CAC, SHIP, DPP, Lifestyle Coach
SW MT Community Health Center
Eat Better to Feel Better
Discussions about healthy eating and good nutrition seem most often to be tied in with weight control. While we all know these two things to be related, a more over-looked aspect of a healthier diet is the association with better physical and mental health. I was a bit surprised about the connection between mental health and better nutrition but there is scientific research to support the concept. Good nutrition matters.
Since the number of people with diabetes and prediabetes is now in epidemic proportions, this is certainly a good place to start. Everyone should be tested for prediabetes during their annual wellness checks and diet is paramount in controlling diabetes, as well as preventing diabetes. Staying away from processed foods and simple carbs (i.e. white stuff like flour, sugar and rice) and eating more fruits and vegetables and whole foods like whole grains and lean proteins can help keep sugar levels steady and in a healthy range.
The brain is one of the most metabolically active parts of the body. This means it requires a steady stream of nutrients to keep it healthy and to aid in prevention of dementia. For brain health, be sure to eat foods rich in choline, like soybeans, peanuts and eggs. An antioxidant rich diet is also beneficial so include foods rich in Vitamins A and C. Foods with Omega 3 fatty acids – think fish, walnuts and flax – are critical, as well as whole grains, like oatmeal, quinoa and brown rice, for ample amounts of B vitamins.
It turns out that good nutrition is also important for good mental health and that a healthy gut contributes to a healthy mind. Besides following the general principles of healthy eating, to be at your best mentally, start the day off with breakfast to prevent brain fog. Avoid sugary drinks and excess amounts of caffeine and drink plenty of water – the eight glasses per day is still a good recommendation. Avoiding high-fat dairy, fried, refined and sugary foods while including lots of produce will keep you at your mental best.

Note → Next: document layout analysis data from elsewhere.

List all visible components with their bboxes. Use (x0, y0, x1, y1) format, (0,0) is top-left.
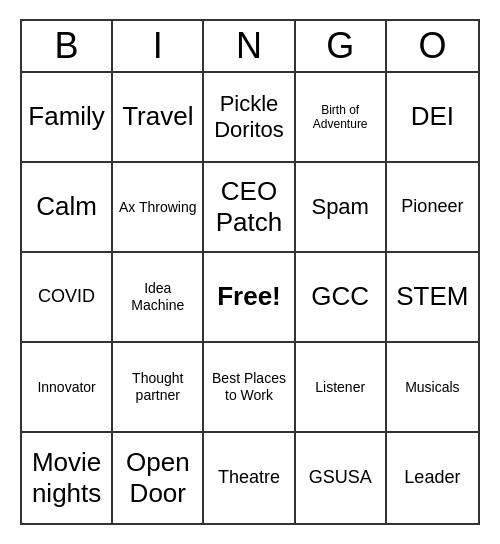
bingo-cell: DEI (387, 73, 478, 163)
bingo-cell: Listener (296, 343, 387, 433)
cell-text: Birth of Adventure (300, 103, 381, 132)
bingo-cell: Movie nights (22, 433, 113, 523)
cell-text: COVID (38, 286, 95, 308)
bingo-cell: Ax Throwing (113, 163, 204, 253)
bingo-cell: GSUSA (296, 433, 387, 523)
cell-text: Thought partner (117, 370, 198, 404)
header-letter: O (387, 21, 478, 71)
bingo-cell: Theatre (204, 433, 295, 523)
cell-text: Travel (122, 101, 193, 132)
bingo-cell: Musicals (387, 343, 478, 433)
bingo-cell: STEM (387, 253, 478, 343)
bingo-cell: GCC (296, 253, 387, 343)
cell-text: CEO Patch (208, 176, 289, 238)
header-letter: B (22, 21, 113, 71)
bingo-cell: Best Places to Work (204, 343, 295, 433)
header-letter: G (296, 21, 387, 71)
cell-text: Innovator (37, 379, 95, 396)
cell-text: Pioneer (401, 196, 463, 218)
bingo-cell: Pioneer (387, 163, 478, 253)
cell-text: STEM (396, 281, 468, 312)
cell-text: Musicals (405, 379, 459, 396)
bingo-cell: Thought partner (113, 343, 204, 433)
cell-text: Movie nights (26, 447, 107, 509)
cell-text: Idea Machine (117, 280, 198, 314)
cell-text: Best Places to Work (208, 370, 289, 404)
cell-text: Free! (217, 281, 281, 312)
bingo-card: BINGO FamilyTravelPickle DoritosBirth of… (20, 19, 480, 525)
bingo-cell: Idea Machine (113, 253, 204, 343)
cell-text: Open Door (117, 447, 198, 509)
bingo-cell: COVID (22, 253, 113, 343)
cell-text: Calm (36, 191, 97, 222)
cell-text: Leader (404, 467, 460, 489)
cell-text: GSUSA (309, 467, 372, 489)
header-letter: N (204, 21, 295, 71)
header-letter: I (113, 21, 204, 71)
cell-text: Pickle Doritos (208, 91, 289, 144)
bingo-cell: Travel (113, 73, 204, 163)
cell-text: Theatre (218, 467, 280, 489)
cell-text: Spam (311, 194, 368, 220)
bingo-cell: Birth of Adventure (296, 73, 387, 163)
free-space: Free! (204, 253, 295, 343)
cell-text: Ax Throwing (119, 199, 197, 216)
bingo-cell: CEO Patch (204, 163, 295, 253)
cell-text: DEI (411, 101, 454, 132)
bingo-cell: Calm (22, 163, 113, 253)
bingo-cell: Open Door (113, 433, 204, 523)
bingo-cell: Spam (296, 163, 387, 253)
cell-text: Family (28, 101, 105, 132)
bingo-cell: Family (22, 73, 113, 163)
bingo-cell: Innovator (22, 343, 113, 433)
cell-text: Listener (315, 379, 365, 396)
bingo-grid: FamilyTravelPickle DoritosBirth of Adven… (22, 73, 478, 523)
bingo-cell: Pickle Doritos (204, 73, 295, 163)
cell-text: GCC (311, 281, 369, 312)
bingo-cell: Leader (387, 433, 478, 523)
bingo-header: BINGO (22, 21, 478, 73)
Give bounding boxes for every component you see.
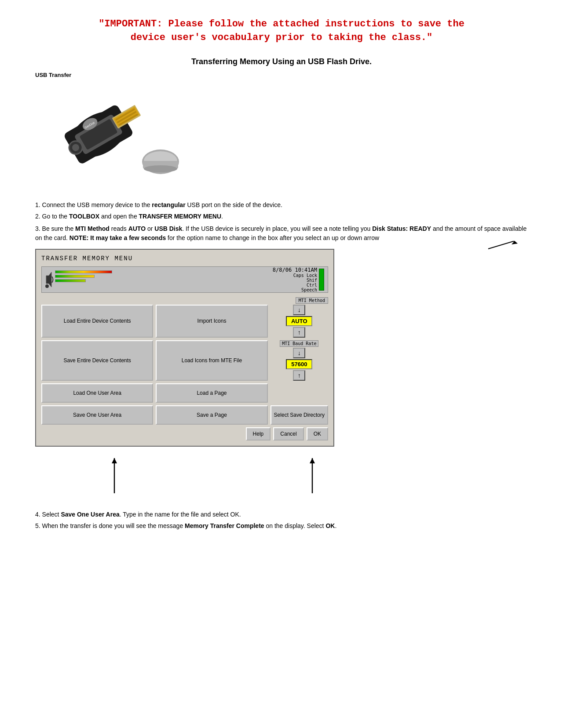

For a healthy gut, the addition of foods that contain probiotics help strengthen your gut microbiome and can make a big difference. Foods that are fermented naturally are a good choice. Look for the words ‘naturally fermented’ when buying pickles, kimchi (pickled Korean vegetables) the yogurt-like kefir drink and sauerkraut. Yogurt with live cultures and kombucha are also good choices and all of these can be made at home if you are ambitious, like to experiment and have patience.
The effects of inflammation in our bodies are generally harmful and can contribute to several chronic diseases. Arthritis, asthma, cancer, diabetes, heart disease and even mental issues can all be aggravated by inflammation. Alcohol, trans and hydrogenated fats, sugars (which have a variety of names on an ingredient list), processed foods and food additives like MSG and aspartame all contribute to inflammation.
Those of us who already have health issues or who struggle with our weight tend to be aware of many of the foods referred to above in either the ‘to avoid’ or ‘to eat’ categories. Sometimes those with naturally good health, body weight and numbers believe that it is not necessary for them to watch what they eat. While good genetics are certainly helpful, over time we can all become susceptible to disease.
Being aware of what we eat and keeping sugary and processed food and drinks at a minimum is a good place to start. Taking the foods you know are not the best out of your diet and having them only as occasional treats helps. If you look at what you eat and make even one change, it can make a difference. Think healthy and happy!